**Assignment:** Please output exactly the run of lines that starts at the line with "לרוב, למעט מקרים" and ends at the last line of the records below.

- Opening Delimiter -

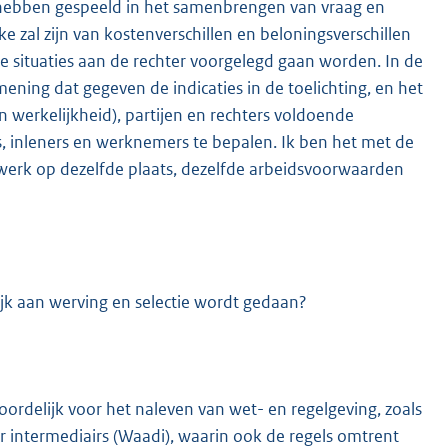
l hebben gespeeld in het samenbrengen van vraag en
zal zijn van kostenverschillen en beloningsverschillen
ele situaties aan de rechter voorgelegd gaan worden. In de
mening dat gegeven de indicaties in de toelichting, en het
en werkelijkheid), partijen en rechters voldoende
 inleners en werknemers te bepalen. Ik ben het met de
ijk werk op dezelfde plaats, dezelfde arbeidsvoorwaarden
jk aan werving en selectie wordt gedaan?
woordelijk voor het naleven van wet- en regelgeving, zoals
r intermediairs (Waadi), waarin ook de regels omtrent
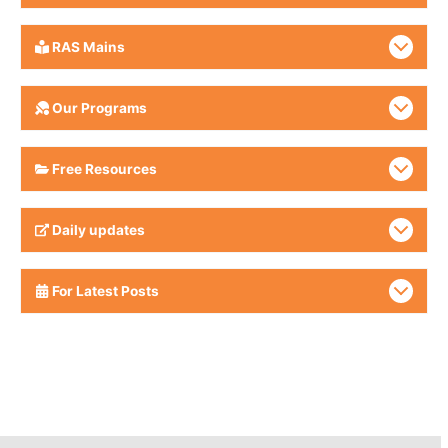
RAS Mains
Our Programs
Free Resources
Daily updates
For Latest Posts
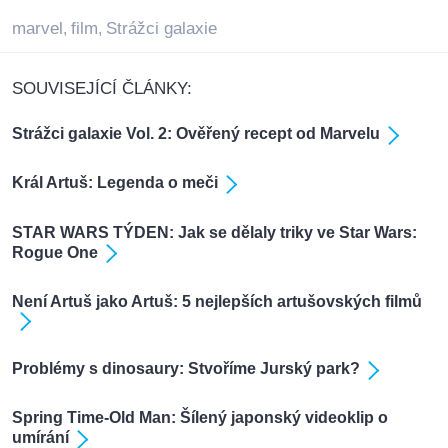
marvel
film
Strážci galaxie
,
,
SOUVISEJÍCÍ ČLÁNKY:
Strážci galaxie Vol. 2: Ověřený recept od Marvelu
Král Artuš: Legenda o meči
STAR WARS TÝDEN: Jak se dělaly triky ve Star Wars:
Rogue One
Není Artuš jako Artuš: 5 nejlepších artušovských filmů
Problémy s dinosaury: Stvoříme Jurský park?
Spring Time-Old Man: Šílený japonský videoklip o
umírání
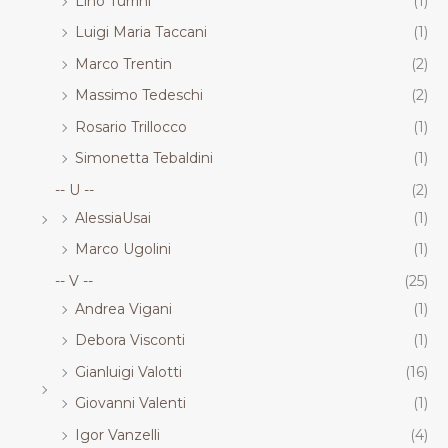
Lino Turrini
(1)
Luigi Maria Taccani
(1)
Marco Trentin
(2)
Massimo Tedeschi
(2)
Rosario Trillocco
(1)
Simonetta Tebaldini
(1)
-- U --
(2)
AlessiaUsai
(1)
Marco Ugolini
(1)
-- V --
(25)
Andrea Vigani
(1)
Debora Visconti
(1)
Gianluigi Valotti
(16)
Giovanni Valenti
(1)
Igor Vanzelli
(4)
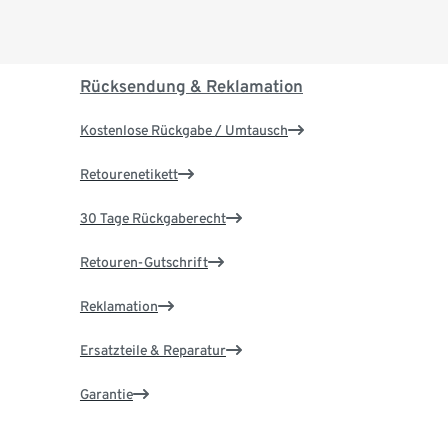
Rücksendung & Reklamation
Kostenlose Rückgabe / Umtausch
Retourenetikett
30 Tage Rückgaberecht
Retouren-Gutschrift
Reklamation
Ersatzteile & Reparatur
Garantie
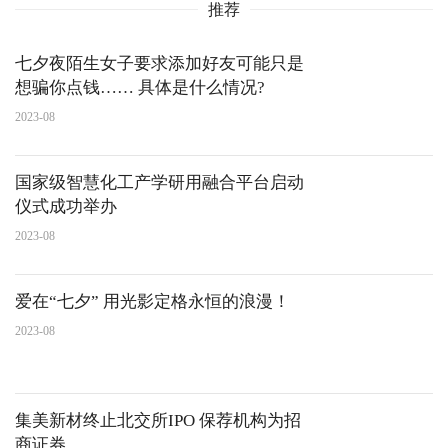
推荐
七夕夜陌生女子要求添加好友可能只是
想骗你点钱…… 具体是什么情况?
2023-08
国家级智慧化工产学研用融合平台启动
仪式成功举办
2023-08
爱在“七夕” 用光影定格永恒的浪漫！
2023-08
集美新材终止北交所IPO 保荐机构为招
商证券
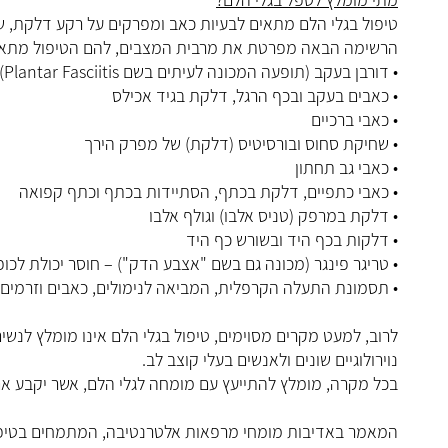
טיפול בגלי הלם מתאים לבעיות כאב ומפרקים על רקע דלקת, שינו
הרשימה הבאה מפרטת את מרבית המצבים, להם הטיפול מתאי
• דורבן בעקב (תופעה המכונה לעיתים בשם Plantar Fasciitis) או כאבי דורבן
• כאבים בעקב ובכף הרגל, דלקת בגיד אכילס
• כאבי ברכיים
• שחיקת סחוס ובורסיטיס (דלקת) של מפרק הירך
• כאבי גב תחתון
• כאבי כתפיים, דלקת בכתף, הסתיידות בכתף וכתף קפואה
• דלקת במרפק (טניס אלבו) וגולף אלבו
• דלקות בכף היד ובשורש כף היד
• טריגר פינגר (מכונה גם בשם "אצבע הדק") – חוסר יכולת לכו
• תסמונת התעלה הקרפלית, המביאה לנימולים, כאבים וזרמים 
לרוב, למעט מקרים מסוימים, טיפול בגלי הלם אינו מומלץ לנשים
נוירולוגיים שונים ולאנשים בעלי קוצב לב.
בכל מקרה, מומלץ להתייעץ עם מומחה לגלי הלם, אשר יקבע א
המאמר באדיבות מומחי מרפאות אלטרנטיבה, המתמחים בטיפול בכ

- Closing Delimiter -

**Answer space:**
לרוב, למעט מקרים מסוימים, טיפול בגלי הלם אינו מומלץ לנשים
נוירולוגיים שונים ולאנשים בעלי קוצב לב.
בכל מקרה, מומלץ להתייעץ עם מומחה לגלי הלם, אשר יקבע א
המאמר באדיבות מומחי מרפאות אלטרנטיבה, המתמחים בטיפול בכ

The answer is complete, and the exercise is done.